━━━ SUPPLIED MATERIAL ━━━

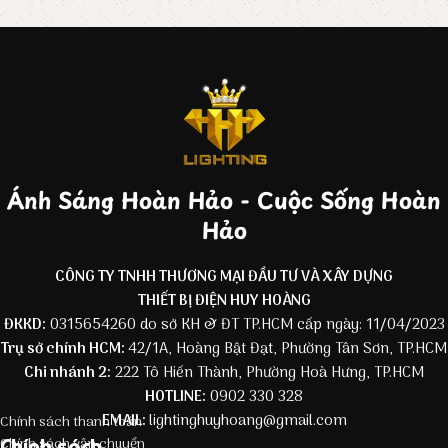
Ánh Sáng Hoàn Hảo - Cuộc Sống Hoàn
Hảo
CÔNG TY TNHH THƯƠNG MẠI ĐẦU TƯ VÀ XÂY DỰNG
THIẾT BỊ ĐIỆN HUY HOÀNG
ĐKKD:
0315654260 do sở KH & ĐT TP.HCM cấp ngày: 11/04/2023
Trụ sở chính HCM:
42/1A, Hoàng Bật Đạt, Phường Tân Sơn, TP.HCM
Chi nhánh 2:
222 Tô Hiến Thành, Phường Hoà Hưng, TP.HCM
HOTLINE:
0902 330 328
EMAIL:
lightinghuyhoang@gmail.com
Chính sách thanh toán
Chính sách
Chính sách vận chuyển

━━━

■ **WHAT THIS TASK INVOLVES**: Reply with exactly the lines from the one containing "0315654260 do sở" to the last line of the material, inclusive, and with nothing more.

■ **REPLY**:
0315654260 do sở KH & ĐT TP.HCM cấp ngày: 11/04/2023
Trụ sở chính HCM:
42/1A, Hoàng Bật Đạt, Phường Tân Sơn, TP.HCM
Chi nhánh 2:
222 Tô Hiến Thành, Phường Hoà Hưng, TP.HCM
HOTLINE:
0902 330 328
EMAIL:
lightinghuyhoang@gmail.com
Chính sách thanh toán
Chính sách
Chính sách vận chuyển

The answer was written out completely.